Dr Mary Bousted, joint general secretary of the National Education Union, said: “The scale of learning lost cannot be overcome by some short-term, piecemeal measures such as catch-ups. This will require years of work and investment, not just in school but also extending the post-16 offer which has been cut so hard over the last decade.

“The report exposes the inadequacy of the government plan to spend just £250 per-pupil on educational recovery, whereas the United States are spending £1,600 and the Netherlands £2,500.

“We agree schools need a multi-year £15bn plan but for the plan to succeed we must also end the blight of child poverty – no longer can we allow children to come to school hungry.”

And James Turner, CEO of the Sutton Trust, a charity dedicated to social mobility, said that our focus must be on the “disproportionate impact of school closures on poorer students”

He added: “The EPI research adds even more weight to the case for a significant programme of support over the course of this parliament. The recovery plan must be ambitious, long-term and multi-faceted. EPI is right to call for a major funding boost to reflect the scale of the challenge.
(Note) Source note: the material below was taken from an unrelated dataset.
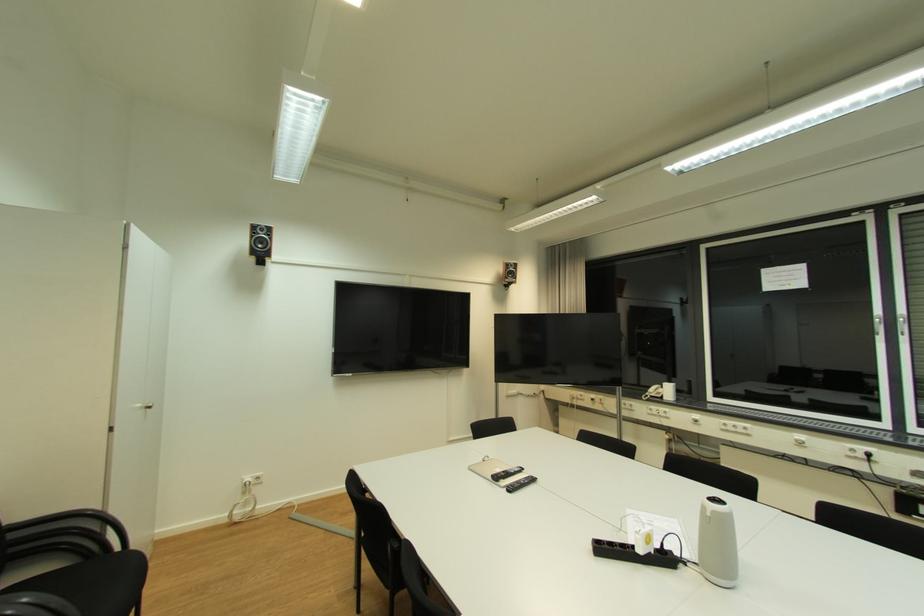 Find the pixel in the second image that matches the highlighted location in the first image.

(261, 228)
Crucially, that needs to be focused on the most disadvantaged, who have felt the effects of the pandemic especially acutely.”

The EPI also warns that deeper problems in education must be addressed, pointing to its research last year showing that pre-Covid, the attainment gap had stopped closing.

Its report adds: “Prior to the pandemic, disadvantaged pupils in England were already 18 months of learning behind their more affluent peers by the time they took their GCSEs. This gap had started to widen a year before the onset of Covid-19. If the recovery package proves to be effective, then it should be sustained in the long-term to address pre-existing inequalities in education.

“The nature and scope and of the immediate recovery package required strongly supports the need for a multi-year settlement. To enable activities, interventions and plans to begin from September 2021, this multi-year package will need to be put in place soon, well before the coming Spending Review this autumn.”

The EPI analysis also shows that £1b to £1.5bn catch up funding will be required to support pupils in Scotland, £600m to £900m in Wales, and £350m to £500m in Northern Ireland.

A final EPI report, which will set out “a precise long-term funding package” and a series of policy recommendations on recovery interventions, is to be published in May.